Aku sampai tidak memikirkan kalau yang sedang menyetubuhiku adalah seorang anak jalanan. Bahkan aku juga tidak sadar kalau sedang berpelukan dan menciumi Dadan mulai dari kening hingga pipinya, sebelum akhirnya kita berciuman bibir lagi. Tubuhku sekarang sudah penuh dengan keringat dikerjai oleh tiga orang. Entah sudah berapa lama aku disetubuhi oleh Dadan hingga aku merasa akan menggapai orgasme lagi. Tetapi tepat sesaat sebelum aku menjerit, Dadan semakin keras menekan penisnya yang berdenyut kencang tanda akan mencapai puncak. Dan benar saja seperti dugaanku tidak lama kemudian Dadan berteriak “Aaaaaaahh…!! Uraaang hoyoooong kaluaaaar Teeeeh…!!” “Teruuus… Teruuuus… Lebiiih kenceeeng Daaaan…” teriakku tidak kalah keras. 

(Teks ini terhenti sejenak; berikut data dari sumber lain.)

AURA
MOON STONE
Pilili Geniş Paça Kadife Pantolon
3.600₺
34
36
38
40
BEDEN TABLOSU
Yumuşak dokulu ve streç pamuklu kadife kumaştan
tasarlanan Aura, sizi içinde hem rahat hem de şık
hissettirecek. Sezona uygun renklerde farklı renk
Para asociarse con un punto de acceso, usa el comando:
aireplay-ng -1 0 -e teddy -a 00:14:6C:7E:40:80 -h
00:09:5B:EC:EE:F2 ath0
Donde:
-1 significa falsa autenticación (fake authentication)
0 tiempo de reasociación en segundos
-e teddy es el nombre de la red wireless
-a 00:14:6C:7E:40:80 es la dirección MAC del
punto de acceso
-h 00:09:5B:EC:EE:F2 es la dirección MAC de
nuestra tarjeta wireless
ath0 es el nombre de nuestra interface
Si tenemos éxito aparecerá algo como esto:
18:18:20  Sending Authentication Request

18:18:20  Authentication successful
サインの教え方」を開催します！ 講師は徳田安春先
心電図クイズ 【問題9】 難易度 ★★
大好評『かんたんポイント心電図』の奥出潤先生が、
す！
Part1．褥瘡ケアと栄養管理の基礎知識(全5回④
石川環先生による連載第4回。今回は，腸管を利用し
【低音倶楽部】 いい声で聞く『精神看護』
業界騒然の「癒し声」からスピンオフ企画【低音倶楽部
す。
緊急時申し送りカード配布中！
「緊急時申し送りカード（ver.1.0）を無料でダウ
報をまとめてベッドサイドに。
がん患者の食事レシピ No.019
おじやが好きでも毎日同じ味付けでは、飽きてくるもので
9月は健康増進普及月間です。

Dalam keadaan nikmat seperti itu tentu aku hanya bisa pasrah apabila dia mengeluarkan cairan spermanya di dalam vaginaku. “Arrgghhhh… Teeh Titaaaaa…!!” Dadan menggeram lalu menembakkan spermanya yang kental ke dalam rahimku. “Aaaaahhh… Daaaan… Teteeeeh jugaaaaa keluaaaaar…!!” aku ikut merintih ketika tidak lama kemudian juga mencapai orgasme untuk yang kesekian kalinya. 

Cairan milik Dadan keluar begitu banyak mengisi vaginaku, sehingga sebagian ada yang menetes keluar. Aku memeluk erat tubuh Dadan karena merasa sangat puas dan nafasku juga sudah terasa mau habis. Terasa di dalam vaginaku pelan-pelan penis Dadan mulai mengecil hingga akhirnya dia cabut. 

Untung saja saat itu bukan masa suburku sehingga aku dapat bernafas lega. Aku yang sudah sangat lelah meminum air putih dalam jumlah banyak karena sangat haus. Lalu aku pun tidur-tiduran sebentar karena merasa sangat lemas. Sungguh lengket rasanya badan dan kemaluanku karena bermandikan keringat dan sperma. 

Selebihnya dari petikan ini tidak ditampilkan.